>I wanted to get into concept art for entertainment design
Look at some concept art done for actual productions. Many of them are not finely finished art. They're not crap by any means, but they're done fast especially at the early stages. The important thing is to work out a design, fast iterations to refine it.
At later stages it gets more refined, and it can be rendered at finished quality for promotional materials. Say someone like Craig Mullens level.
http://www.goodbrush.com/concept/vbkex6jprsfk85yqyr042id07ji7br
But keep in mind something like that are rarely stage 1 concept art. pic related of a concept drawing that communicates an idea. The viewer didn't see the console in a lingering shot in the finished film, but some glorious bastard had to think of what and how it works, and drew it to communicate the concept.
>How necessary is practice and a preliminary portfolio before college?
Practice is forever until you're dead. Portfolio is needed when you're applying for a job, at the highest level your portfolio preceeds you. But you still need a quality body of work.

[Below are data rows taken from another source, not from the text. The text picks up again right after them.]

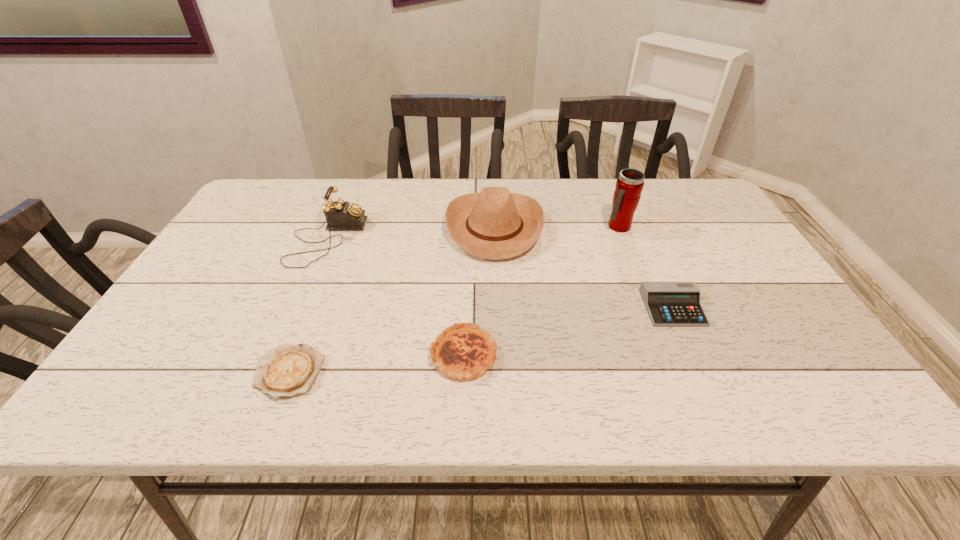 The height and width of the screenshot is (540, 960). Identify the location of the tallest object. (629, 185).

You are a GUI agent. You are given a task and a screenshot of the screen. Output one action in this format:
    pyautogui.click(x=<x>, y=<y>)
    Task: Click on the cowboy hat
    
    Given the screenshot: What is the action you would take?
    pyautogui.click(x=495, y=224)

Locate an element on the screen. telephone is located at coordinates pos(340,215).

What are the coordinates of `calculator` in the screenshot? It's located at click(x=669, y=304).

The image size is (960, 540). Identify the location of the right quiche. (463, 351).

Locate an element on the screen. The height and width of the screenshot is (540, 960). the shortest object is located at coordinates (288, 370).

You are a GUI agent. You are given a task and a screenshot of the screen. Output one action in this format:
    pyautogui.click(x=<x>, y=<y>)
    Task: Click on the shorter quiche
    The height and width of the screenshot is (540, 960).
    Given the screenshot: What is the action you would take?
    pyautogui.click(x=288, y=370)

The image size is (960, 540). What are the coordinates of `blank area located 0.370m on the side with the handle of the tallest object` in the screenshot? It's located at (661, 335).

I want to click on blank space located 0.290m on the front-facing side of the cowboy hat, so click(347, 227).

This screenshot has height=540, width=960. I want to click on free location located 0.170m on the front-facing side of the cowboy hat, so click(388, 227). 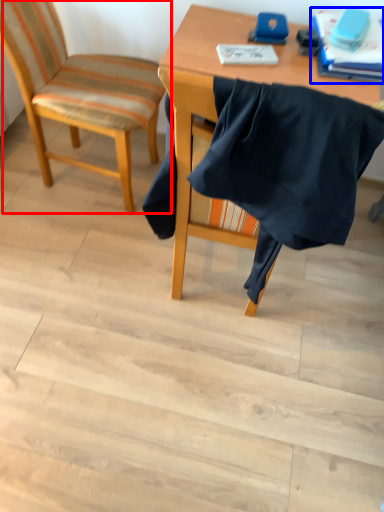 Question: Which of the following is the farthest to the observer, chair (highlighted by a red box) or book (highlighted by a blue box)?

Choices:
 (A) chair
 (B) book

Answer: (B) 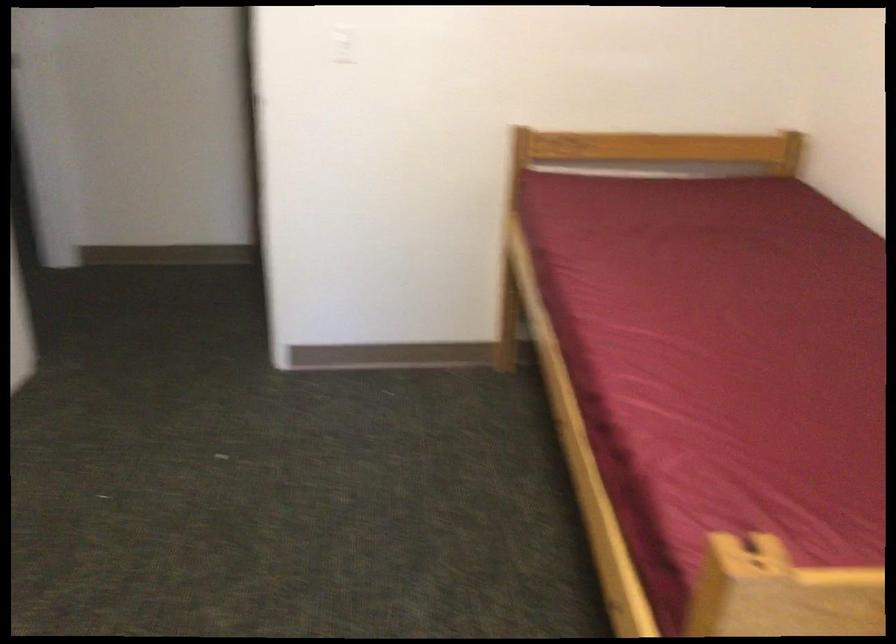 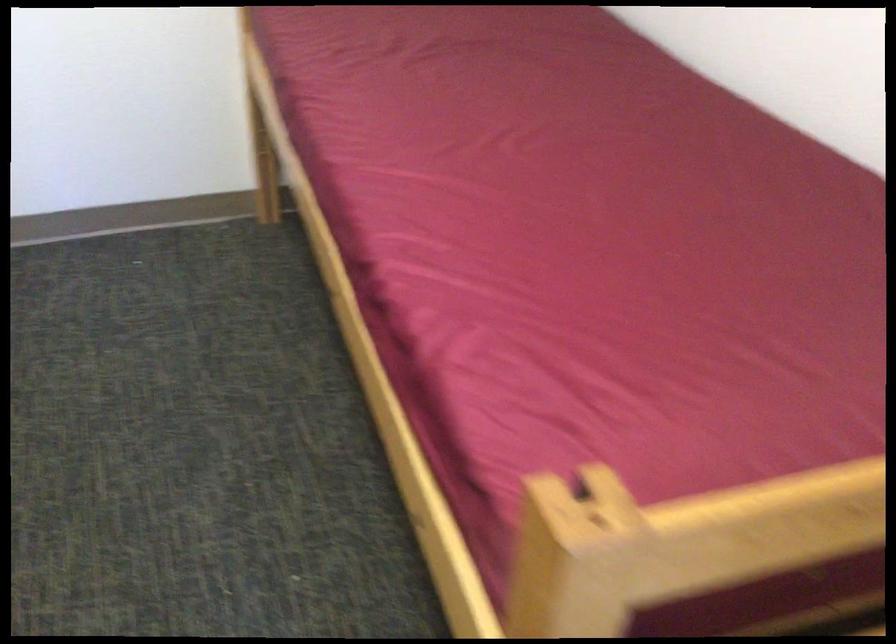 Question: In a continuous first-person perspective shot, in which direction is the camera moving?

Choices:
 (A) Left
 (B) Right
 (C) Forward
 (D) Backward

Answer: (C) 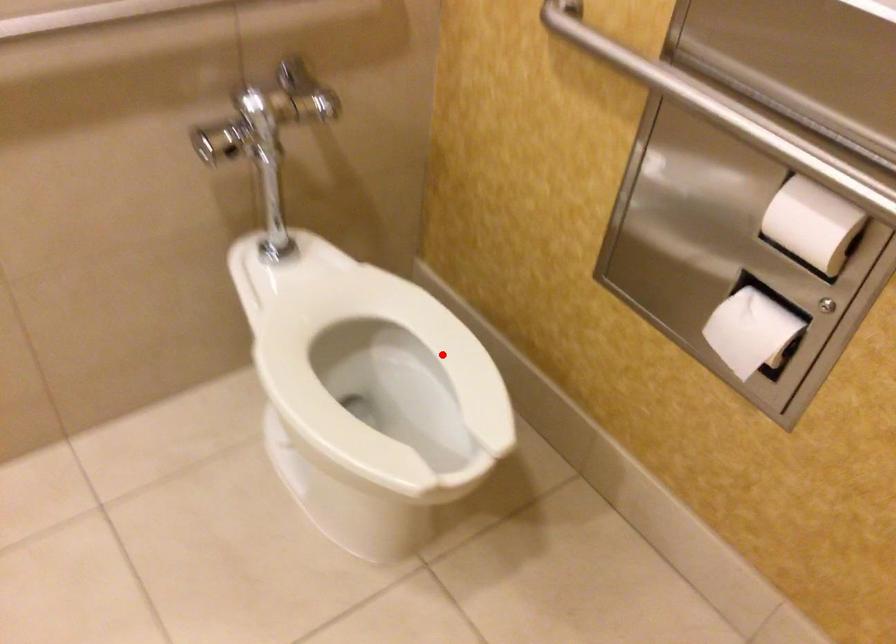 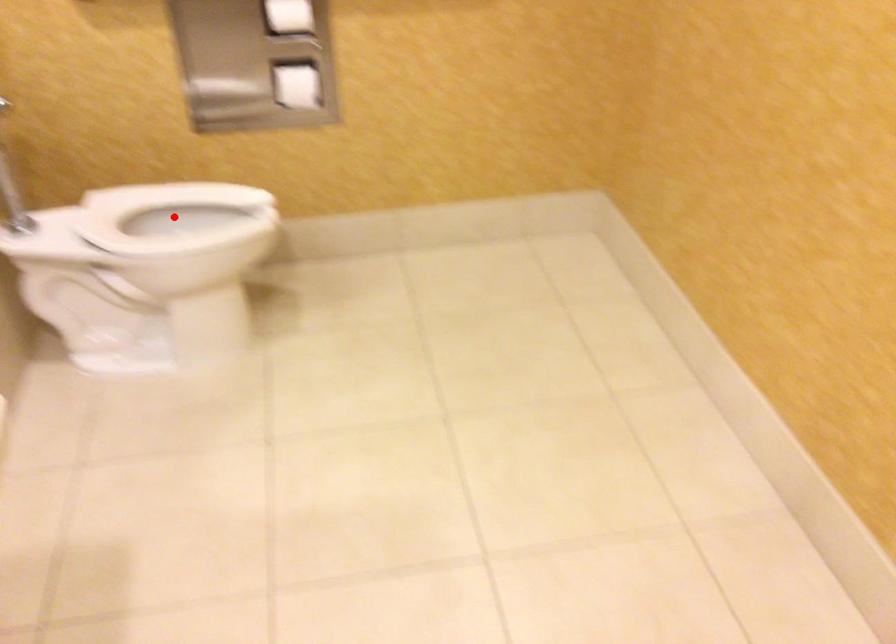 I am providing you with two images of the same scene from different viewpoints. A red point is marked on the first image and another point is marked on the second image. Do the highlighted points in image1 and image2 indicate the same real-world spot?

Yes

>How necessary is life drawing to the field itself?
If you're doing a lot of characters, it's pretty important. At the very least, you want to git gud at fast gesture drawings. If you get gud at gesture drawings, it can apply to almost anything else.
>How do I get gud at doing designs in the first place? Do I focus on line art and proportions first? etc.
Look at the elements of visual art and principles of visual art. Master all of them as best as you can.
>Is usage of 3D applications and photobashing acceptable early on, or should I practice challenging topics like perspective from the beginning?
Whatever it takes. Obviously don't do something like tracing off a 3D and claiming that was your own manual perspective drawing. But if you use a 3d app or photobashing to learn the fundamentals of perspective or whatever else, that's fine.